FDA Remains Inconclusive on the Shortage Condition of Tirzepatide from Lilly
Eli Lilly’s tirzepatide for weight loss currently remains uncertain as the FDA reviews its supply situation and contemplates declaring a shortage, revealed a court status report Thursday.
The FDA has reportedly made “significant progress” in its evaluation of the previous decision to remove tirzepatide from the list of drugs in shortage and is focused on issuing a new decision, as noted in the report. A follow-up court status report is anticipated on December 19, 2024, or within a week following the FDA’s decision, whichever occurs first.
This latest update suggests that “the FDA has consented to refrain from taking action against tirzepatide compounders until December 19, unless an earlier decision on remand arises,” as stated in a note from Michael Chern, an analyst at Leerink Partners. He pointed out that this could positively affect various compounding businesses.

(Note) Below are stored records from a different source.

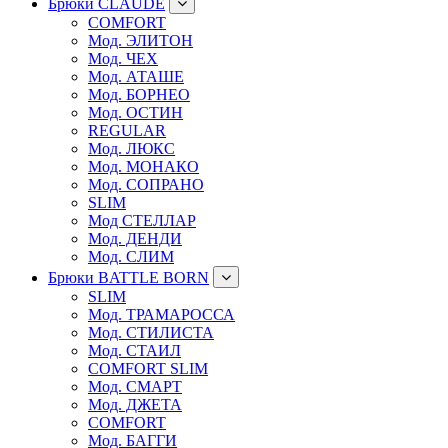
Брюки CLAUDE
COMFORT
Мод. ЭЛИТОН
Мод. ЧЕХ
Мод. АТАШЕ
Мод. БОРНЕО
Мод. ОСТИН
REGULAR
Мод. ЛЮКС
Мод. МОНАКО
Мод. СОПРАНО
SLIM
Мод СТЕЛЛАР
Мод. ДЕНДИ
Мод. СЛИМ
Брюки BATTLE BORN
SLIM
Мод. ТРАМАРОССА
Мод. СТИЛИСТА
Мод. СТАИЛ
COMFORT SLIM
Мод. СМАРТ
Мод. ДЖЕТА
COMFORT
Мод. БАГГИ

Last month, the FDA officially announced that the shortage of tirzepatide—marketed as Mounjaro for type 2 diabetes and Zepbound for chronic weight management—had been resolved. Previously, the product had remained on the FDA’s shortage list for several months as the company struggled to align its manufacturing capacity with rising demand for obesity treatments.

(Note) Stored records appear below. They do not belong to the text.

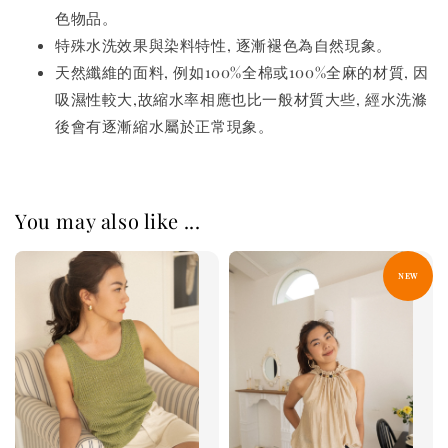
色物品。
特殊水洗效果與染料特性, 逐漸褪色為自然現象。
天然纖維的面料, 例如100%全棉或100%全麻的材質, 因
吸濕性較大,故縮水率相應也比一般材質大些, 經水洗滌
後會有逐漸縮水屬於正常現象。
You may also like ...
NEW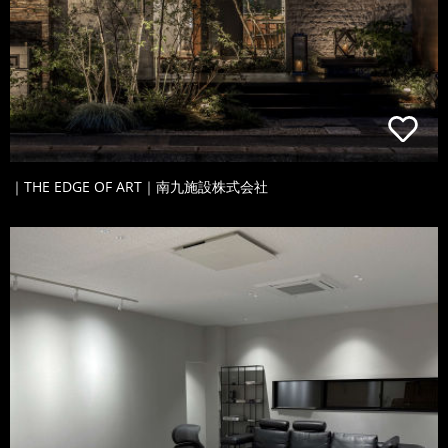
｜THE EDGE OF ART｜南九施設株式会社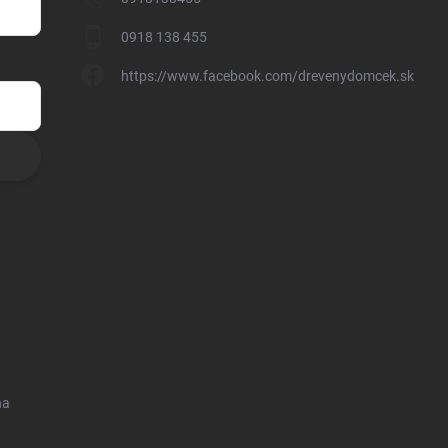
0918 138 455
https://www.facebook.com/drevenydomcek.sk
na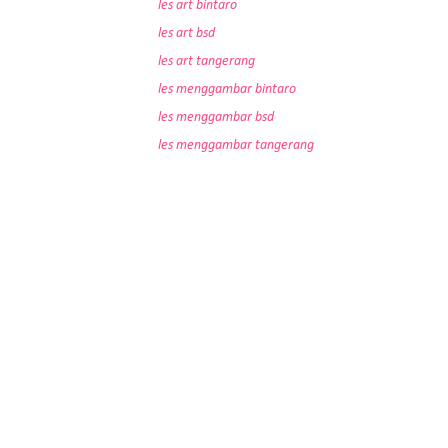
les art bintaro
les art bsd
les art tangerang
les menggambar bintaro
les menggambar bsd
les menggambar tangerang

However, this decision effectively prevented compounding pharmacies from creating their own versions of tirzepatide, a move met with discontent by the Outsourcing Facilities Association (OFA). The OFA promptly criticized the FDA’s ruling, labeling it “arbitrary” and noting that it could deny patients essential treatment for type 2 diabetes and obesity.
The OFA filed a lawsuit against the FDA, claiming the removal of tirzepatide from the shortage list lacked “any semblance of lawful process.” The complaint highlighted Congressional allowances for certain drugs to be compounded when supplies are limited, which aims to ensure continued access to therapies for patients in need.

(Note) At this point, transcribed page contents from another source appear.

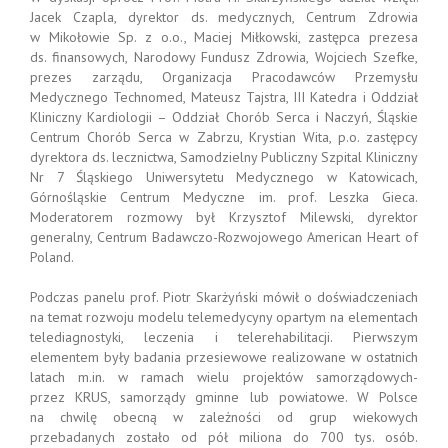
Jacek Czapla, dyrektor ds. medycznych, Centrum Zdrowia
w Mikołowie Sp. z o.o., Maciej Miłkowski, zastępca prezesa
ds. finansowych, Narodowy Fundusz Zdrowia, Wojciech Szefke,
prezes zarządu, Organizacja Pracodawców Przemysłu
Medycznego Technomed, Mateusz Tajstra, III Katedra i Oddział
Kliniczny Kardiologii – Oddział Chorób Serca i Naczyń, Śląskie
Centrum Chorób Serca w Zabrzu, Krystian Wita, p.o. zastępcy
dyrektora ds. lecznictwa, Samodzielny Publiczny Szpital Kliniczny
Nr 7 Śląskiego Uniwersytetu Medycznego w Katowicach,
Górnośląskie Centrum Medyczne im. prof. Leszka Gieca.
Moderatorem rozmowy był Krzysztof Milewski, dyrektor
generalny, Centrum Badawczo-Rozwojowego American Heart of
Poland.
Podczas panelu prof. Piotr Skarżyński mówił o doświadczeniach
na temat rozwoju modelu telemedycyny opartym na elementach
telediagnostyki, leczenia i telerehabilitacji. Pierwszym
elementem były badania przesiewowe realizowane w ostatnich
latach m.in. w ramach wielu projektów samorządowych-
przez KRUS, samorządy gminne lub powiatowe. W Polsce
na chwilę obecną w zależności od grup wiekowych
przebadanych zostało od pół miliona do 700 tys. osób.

In its lawsuit, the OFA asserted, “Patient demand has been satisfied in precisely the manner Congress contemplated.” In the latest court update, the OFA stated that it has been continuously monitoring market conditions for tirzepatide to assist FDA decision-making and provide “evidence that the drug remains in shortage.”
“Survey data from this month shows increasing numbers of patients unable to obtain branded GLP-1 agonist products, including specifically branded Tirzepatide products,” the OFA reported, indicating that pharmacies and distributors are listing branded Tirzepatide products as out-of-stock or available in limited quantities.
Meanwhile, Lilly has firmly opposed compounded versions of tirzepatide. Recently, the company sued three retailers for allegedly selling altered tirzepatide. Lilly initiated similar legal actions in September 2023 and October 2023, continuing its legal actions into June 2024.
In a note from Thursday, BMO Capital Markets analyst Evan Seigerman remarked that the court update “provides little clarity on the path forward for Lilly’s ongoing battle with compounders.” Nevertheless, the firm maintains that despite potential “uncertainty” surrounding the lawsuit and the status of tirzepatide, Lilly’s future prospects remain bright.
“With capacity continuing to expand, we expect that challenges from compounders will diminish in the medium term, even if the FDA’s shortage decision experiences a reversal in the near future,” Seigerman concluded.